Problem statement ▸ In the records below, find each line holding the word "সরবর" and copy it.

»»

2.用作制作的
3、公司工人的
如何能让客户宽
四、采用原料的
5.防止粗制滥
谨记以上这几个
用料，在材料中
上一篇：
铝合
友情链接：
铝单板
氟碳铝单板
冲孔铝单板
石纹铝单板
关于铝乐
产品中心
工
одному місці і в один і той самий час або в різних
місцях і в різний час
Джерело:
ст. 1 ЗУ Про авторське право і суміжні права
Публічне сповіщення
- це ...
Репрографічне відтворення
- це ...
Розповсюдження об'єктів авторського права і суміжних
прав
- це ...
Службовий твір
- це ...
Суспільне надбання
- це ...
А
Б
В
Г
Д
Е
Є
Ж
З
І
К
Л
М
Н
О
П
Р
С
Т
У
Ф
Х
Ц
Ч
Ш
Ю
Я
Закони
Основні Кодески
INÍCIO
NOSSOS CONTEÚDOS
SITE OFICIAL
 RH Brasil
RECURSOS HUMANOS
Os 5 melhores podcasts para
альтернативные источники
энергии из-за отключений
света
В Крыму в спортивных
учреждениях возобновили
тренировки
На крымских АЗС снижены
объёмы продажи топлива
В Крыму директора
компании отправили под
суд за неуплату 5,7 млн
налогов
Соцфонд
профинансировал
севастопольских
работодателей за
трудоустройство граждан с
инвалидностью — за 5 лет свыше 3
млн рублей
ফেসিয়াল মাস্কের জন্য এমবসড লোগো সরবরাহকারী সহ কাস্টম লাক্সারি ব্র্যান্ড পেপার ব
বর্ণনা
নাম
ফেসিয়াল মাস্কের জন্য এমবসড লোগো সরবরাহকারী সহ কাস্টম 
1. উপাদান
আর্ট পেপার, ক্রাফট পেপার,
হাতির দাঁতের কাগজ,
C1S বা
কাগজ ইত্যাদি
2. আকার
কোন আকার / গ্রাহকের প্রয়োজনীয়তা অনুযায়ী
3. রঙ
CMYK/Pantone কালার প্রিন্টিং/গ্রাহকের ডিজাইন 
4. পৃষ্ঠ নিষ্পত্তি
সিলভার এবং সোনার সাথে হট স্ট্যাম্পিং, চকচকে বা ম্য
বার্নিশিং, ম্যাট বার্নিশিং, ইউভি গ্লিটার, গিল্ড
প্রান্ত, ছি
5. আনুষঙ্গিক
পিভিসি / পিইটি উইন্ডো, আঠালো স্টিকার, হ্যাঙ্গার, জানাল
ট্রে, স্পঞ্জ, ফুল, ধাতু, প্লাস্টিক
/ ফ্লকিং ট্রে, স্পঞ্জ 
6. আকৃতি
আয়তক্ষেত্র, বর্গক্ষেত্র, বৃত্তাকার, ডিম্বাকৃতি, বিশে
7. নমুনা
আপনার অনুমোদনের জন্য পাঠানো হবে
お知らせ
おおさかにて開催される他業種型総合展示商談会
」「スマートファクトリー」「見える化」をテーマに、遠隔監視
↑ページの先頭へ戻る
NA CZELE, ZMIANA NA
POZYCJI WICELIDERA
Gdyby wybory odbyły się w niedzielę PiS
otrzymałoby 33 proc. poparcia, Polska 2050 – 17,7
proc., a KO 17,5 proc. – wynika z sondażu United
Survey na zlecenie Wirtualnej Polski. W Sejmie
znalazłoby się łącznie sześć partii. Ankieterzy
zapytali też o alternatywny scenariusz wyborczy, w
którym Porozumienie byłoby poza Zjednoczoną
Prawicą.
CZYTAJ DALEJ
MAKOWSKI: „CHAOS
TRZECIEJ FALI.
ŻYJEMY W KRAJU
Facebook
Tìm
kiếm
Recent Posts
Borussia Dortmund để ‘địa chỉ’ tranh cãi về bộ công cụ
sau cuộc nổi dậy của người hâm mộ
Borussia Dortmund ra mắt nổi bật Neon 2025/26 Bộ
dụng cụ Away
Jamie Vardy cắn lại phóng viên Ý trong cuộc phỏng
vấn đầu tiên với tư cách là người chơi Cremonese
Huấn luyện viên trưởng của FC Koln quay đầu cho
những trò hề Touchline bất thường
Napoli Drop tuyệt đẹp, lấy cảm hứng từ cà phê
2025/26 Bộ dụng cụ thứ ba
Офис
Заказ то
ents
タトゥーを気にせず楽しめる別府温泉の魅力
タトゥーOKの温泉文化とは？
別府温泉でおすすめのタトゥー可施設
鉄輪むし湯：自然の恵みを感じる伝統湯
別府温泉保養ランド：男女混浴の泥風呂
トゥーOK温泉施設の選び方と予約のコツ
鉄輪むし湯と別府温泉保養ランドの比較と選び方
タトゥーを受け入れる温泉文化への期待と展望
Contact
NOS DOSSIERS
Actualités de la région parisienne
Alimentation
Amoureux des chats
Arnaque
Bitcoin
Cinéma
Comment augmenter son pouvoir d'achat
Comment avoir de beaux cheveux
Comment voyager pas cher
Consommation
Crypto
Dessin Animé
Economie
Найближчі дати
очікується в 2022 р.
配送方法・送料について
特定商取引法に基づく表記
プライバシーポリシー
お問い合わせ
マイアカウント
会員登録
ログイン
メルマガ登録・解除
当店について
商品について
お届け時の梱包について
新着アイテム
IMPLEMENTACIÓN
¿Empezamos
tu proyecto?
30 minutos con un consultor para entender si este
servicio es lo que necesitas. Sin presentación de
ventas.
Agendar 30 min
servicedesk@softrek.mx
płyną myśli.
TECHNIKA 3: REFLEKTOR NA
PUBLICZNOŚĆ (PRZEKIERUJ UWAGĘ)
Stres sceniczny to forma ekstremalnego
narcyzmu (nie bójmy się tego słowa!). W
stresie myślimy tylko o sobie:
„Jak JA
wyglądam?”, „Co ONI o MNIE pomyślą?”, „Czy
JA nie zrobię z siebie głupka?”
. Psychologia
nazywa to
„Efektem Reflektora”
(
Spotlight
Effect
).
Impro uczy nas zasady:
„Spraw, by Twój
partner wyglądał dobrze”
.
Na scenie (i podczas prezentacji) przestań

««

Your solution ▸
ফেসিয়াল মাস্কের জন্য এমবসড লোগো সরবরাহকারী সহ কাস্টম লাক্সারি ব্র্যান্ড পেপার ব
ফেসিয়াল মাস্কের জন্য এমবসড লোগো সরবরাহকারী সহ কাস্টম 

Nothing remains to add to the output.